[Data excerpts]
════════════════
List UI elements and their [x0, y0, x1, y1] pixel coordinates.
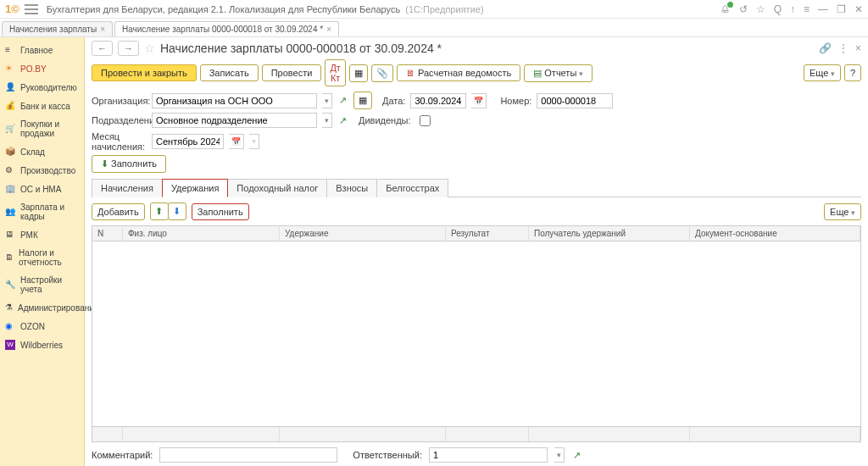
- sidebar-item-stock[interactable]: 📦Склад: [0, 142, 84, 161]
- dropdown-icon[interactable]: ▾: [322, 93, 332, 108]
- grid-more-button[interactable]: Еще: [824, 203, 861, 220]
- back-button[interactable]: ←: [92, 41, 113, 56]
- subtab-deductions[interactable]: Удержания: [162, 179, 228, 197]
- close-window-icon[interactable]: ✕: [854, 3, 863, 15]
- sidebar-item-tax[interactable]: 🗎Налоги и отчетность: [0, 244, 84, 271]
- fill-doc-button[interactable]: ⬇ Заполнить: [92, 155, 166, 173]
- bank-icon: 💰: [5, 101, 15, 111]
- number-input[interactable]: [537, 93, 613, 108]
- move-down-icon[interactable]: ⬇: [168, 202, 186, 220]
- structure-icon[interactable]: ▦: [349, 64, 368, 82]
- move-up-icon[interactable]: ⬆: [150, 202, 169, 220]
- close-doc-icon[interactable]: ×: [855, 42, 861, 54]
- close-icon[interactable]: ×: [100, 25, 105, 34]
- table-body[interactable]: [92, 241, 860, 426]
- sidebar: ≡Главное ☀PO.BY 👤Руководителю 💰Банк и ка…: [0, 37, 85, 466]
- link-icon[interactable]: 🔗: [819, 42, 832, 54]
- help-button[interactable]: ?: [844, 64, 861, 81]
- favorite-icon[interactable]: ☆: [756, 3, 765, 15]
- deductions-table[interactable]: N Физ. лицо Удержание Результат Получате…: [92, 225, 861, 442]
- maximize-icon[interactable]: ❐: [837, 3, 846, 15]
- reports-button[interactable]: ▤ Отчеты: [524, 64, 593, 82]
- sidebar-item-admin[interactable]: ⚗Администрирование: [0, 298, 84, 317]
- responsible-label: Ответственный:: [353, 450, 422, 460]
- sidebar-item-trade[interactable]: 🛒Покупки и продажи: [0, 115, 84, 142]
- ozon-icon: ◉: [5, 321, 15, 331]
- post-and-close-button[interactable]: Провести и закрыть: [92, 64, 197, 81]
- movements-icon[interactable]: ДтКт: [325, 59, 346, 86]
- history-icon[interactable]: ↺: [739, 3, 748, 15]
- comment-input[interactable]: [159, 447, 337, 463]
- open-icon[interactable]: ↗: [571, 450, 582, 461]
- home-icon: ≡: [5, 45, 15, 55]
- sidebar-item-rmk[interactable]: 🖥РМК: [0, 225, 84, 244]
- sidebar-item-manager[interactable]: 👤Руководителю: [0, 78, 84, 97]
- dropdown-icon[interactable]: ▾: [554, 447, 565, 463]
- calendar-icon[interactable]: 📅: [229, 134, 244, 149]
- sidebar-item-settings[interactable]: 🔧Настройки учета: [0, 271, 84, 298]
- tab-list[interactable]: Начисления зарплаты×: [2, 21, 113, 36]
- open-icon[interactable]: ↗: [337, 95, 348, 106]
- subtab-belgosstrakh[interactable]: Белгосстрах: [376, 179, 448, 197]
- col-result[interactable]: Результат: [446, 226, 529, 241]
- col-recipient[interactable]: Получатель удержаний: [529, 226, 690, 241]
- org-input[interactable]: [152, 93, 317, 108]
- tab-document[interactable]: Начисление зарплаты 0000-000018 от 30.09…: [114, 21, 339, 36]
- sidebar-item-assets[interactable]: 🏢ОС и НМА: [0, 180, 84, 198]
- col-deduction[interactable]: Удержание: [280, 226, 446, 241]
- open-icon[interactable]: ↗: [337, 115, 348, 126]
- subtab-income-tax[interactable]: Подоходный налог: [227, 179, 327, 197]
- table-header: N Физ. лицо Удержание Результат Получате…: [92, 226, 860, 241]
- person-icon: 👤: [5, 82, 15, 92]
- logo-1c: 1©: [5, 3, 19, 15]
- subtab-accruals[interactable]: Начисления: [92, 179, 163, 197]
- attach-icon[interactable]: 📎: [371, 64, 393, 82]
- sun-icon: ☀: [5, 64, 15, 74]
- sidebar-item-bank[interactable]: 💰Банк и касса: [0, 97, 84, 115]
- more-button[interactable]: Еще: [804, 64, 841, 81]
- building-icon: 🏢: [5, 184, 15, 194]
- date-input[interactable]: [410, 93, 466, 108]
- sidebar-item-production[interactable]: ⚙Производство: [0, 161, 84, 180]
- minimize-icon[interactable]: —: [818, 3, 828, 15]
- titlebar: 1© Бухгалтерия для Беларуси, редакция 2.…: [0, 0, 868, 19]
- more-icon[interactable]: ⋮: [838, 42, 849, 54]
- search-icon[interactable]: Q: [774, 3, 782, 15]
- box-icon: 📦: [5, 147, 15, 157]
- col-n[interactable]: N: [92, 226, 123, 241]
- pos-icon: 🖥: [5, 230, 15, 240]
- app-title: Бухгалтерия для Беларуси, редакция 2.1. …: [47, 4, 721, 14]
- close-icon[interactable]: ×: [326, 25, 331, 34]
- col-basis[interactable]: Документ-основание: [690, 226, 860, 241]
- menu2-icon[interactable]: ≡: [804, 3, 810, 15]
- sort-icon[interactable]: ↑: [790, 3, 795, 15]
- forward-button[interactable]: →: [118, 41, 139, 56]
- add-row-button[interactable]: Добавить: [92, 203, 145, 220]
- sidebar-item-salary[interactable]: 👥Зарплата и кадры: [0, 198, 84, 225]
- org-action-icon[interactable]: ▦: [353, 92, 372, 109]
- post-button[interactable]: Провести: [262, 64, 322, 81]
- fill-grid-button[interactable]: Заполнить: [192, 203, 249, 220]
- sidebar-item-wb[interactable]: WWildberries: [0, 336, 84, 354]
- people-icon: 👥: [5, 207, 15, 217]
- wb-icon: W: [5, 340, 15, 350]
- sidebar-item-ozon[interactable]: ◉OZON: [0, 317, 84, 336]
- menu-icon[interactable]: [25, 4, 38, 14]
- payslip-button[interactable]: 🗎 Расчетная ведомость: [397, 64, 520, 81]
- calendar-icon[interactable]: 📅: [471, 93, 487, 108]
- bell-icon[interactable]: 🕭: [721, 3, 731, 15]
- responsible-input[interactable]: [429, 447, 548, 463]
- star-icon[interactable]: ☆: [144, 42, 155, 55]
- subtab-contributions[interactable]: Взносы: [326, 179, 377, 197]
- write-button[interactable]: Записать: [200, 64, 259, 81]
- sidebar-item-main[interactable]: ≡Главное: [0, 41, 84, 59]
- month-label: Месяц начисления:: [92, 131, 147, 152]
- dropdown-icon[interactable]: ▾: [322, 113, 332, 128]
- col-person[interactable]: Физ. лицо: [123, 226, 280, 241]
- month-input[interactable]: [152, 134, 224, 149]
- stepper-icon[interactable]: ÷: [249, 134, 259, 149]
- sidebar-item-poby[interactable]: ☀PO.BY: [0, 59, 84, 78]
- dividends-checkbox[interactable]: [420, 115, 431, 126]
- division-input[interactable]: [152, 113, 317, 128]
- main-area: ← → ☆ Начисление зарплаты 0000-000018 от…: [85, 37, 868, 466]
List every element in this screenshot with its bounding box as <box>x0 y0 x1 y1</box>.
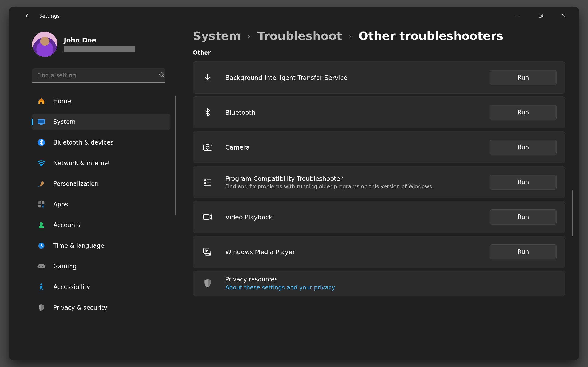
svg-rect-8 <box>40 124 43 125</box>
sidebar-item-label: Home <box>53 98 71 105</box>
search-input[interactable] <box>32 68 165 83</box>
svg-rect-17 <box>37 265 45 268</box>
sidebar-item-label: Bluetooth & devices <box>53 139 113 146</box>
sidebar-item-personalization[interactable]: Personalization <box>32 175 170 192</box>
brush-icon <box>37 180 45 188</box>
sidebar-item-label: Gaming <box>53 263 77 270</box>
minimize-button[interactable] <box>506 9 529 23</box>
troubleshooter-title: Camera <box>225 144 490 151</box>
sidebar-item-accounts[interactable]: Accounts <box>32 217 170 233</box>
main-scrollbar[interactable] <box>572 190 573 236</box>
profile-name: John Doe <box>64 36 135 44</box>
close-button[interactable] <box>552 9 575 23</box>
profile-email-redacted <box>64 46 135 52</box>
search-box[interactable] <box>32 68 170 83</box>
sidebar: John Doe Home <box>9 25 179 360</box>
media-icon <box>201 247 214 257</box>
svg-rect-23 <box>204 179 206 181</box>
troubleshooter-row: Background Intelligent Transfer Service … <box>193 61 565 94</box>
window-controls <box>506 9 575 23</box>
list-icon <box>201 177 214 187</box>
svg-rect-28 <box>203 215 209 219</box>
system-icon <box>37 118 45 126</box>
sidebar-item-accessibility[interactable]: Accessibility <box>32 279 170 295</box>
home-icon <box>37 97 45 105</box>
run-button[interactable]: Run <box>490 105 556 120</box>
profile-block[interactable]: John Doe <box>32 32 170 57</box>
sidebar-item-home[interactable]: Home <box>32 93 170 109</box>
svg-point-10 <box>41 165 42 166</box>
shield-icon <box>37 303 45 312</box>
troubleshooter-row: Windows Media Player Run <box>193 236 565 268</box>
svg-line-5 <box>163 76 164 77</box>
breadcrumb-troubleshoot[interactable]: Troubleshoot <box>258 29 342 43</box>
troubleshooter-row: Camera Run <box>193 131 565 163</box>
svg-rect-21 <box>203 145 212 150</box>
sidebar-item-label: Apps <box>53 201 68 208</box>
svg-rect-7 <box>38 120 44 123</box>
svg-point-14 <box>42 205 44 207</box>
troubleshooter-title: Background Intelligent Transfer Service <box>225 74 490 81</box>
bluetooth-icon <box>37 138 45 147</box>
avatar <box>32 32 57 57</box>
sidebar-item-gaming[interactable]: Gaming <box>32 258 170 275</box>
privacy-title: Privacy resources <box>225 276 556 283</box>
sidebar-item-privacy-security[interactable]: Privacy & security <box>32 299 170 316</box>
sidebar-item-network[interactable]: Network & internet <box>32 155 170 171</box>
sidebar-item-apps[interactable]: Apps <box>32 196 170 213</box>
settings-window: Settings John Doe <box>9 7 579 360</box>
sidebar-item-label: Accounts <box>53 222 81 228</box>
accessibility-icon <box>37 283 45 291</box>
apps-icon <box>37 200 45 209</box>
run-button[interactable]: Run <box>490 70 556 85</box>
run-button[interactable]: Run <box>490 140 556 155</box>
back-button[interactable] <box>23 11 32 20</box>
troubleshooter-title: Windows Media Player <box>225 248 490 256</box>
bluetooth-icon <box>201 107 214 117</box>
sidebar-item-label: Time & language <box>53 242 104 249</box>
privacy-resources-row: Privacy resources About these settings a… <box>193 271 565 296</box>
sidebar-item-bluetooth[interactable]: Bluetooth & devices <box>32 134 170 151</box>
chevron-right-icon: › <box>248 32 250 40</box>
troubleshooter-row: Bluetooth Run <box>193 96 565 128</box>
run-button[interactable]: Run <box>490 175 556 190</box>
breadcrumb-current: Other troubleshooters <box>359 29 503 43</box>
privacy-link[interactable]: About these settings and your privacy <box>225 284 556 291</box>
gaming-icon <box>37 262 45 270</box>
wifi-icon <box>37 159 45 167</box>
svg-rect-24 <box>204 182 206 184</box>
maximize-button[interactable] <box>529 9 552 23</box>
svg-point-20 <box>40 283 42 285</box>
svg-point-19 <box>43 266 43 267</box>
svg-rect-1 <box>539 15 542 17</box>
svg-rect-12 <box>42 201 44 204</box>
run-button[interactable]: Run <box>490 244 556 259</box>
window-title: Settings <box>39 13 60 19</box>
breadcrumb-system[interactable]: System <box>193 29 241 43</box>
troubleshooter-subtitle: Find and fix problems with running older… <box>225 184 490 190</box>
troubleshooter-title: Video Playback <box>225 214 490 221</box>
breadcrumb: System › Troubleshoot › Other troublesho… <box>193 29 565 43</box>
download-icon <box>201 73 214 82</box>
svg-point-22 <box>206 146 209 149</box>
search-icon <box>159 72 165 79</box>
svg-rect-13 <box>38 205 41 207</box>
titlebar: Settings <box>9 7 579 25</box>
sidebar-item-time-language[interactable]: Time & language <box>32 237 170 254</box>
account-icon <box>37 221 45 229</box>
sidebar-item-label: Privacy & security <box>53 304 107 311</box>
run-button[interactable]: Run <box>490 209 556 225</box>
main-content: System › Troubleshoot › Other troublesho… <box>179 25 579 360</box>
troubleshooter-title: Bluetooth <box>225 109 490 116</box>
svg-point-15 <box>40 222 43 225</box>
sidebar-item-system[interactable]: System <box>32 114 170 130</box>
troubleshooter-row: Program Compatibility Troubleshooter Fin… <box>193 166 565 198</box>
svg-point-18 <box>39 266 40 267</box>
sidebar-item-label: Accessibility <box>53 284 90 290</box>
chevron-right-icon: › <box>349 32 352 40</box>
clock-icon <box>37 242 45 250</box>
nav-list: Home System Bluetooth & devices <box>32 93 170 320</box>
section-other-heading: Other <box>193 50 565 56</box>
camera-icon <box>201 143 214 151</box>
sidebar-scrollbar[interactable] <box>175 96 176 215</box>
════════════════
Lines from the entries that contain the string "лицо" must be found and copied.

Result of this exercise:
- deductions-table[interactable]: N Физ. лицо Удержание Результат Получате…: [92, 225, 861, 442]
- table-header: N Физ. лицо Удержание Результат Получате…: [92, 226, 860, 241]
- col-person[interactable]: Физ. лицо: [123, 226, 280, 241]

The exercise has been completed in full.